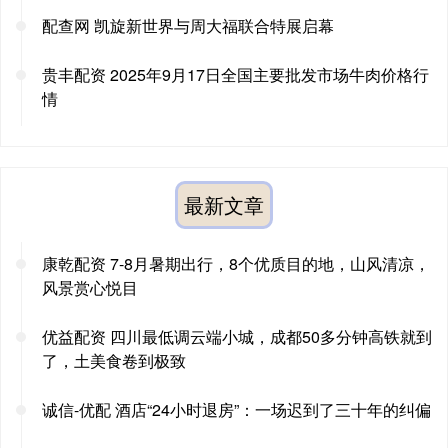
配查网 凯旋新世界与周大福联合特展启幕
贵丰配资 2025年9月17日全国主要批发市场牛肉价格行
情
最新文章
康乾配资 7-8月暑期出行，8个优质目的地，山风清凉，
风景赏心悦目
优益配资 四川最低调云端小城，成都50多分钟高铁就到
了，土美食卷到极致
诚信-优配 酒店“24小时退房”：一场迟到了三十年的纠偏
============================================================
▸ **WORK TASK**:
Write out word for word only the lines from the one with "贵丰配资 2025年9月17日全国主要批发市场牛肉价格行" to the end of the material, both ends included.

▸ **ANSWER AREA**:
贵丰配资 2025年9月17日全国主要批发市场牛肉价格行
情
最新文章
康乾配资 7-8月暑期出行，8个优质目的地，山风清凉，
风景赏心悦目
优益配资 四川最低调云端小城，成都50多分钟高铁就到
了，土美食卷到极致
诚信-优配 酒店“24小时退房”：一场迟到了三十年的纠偏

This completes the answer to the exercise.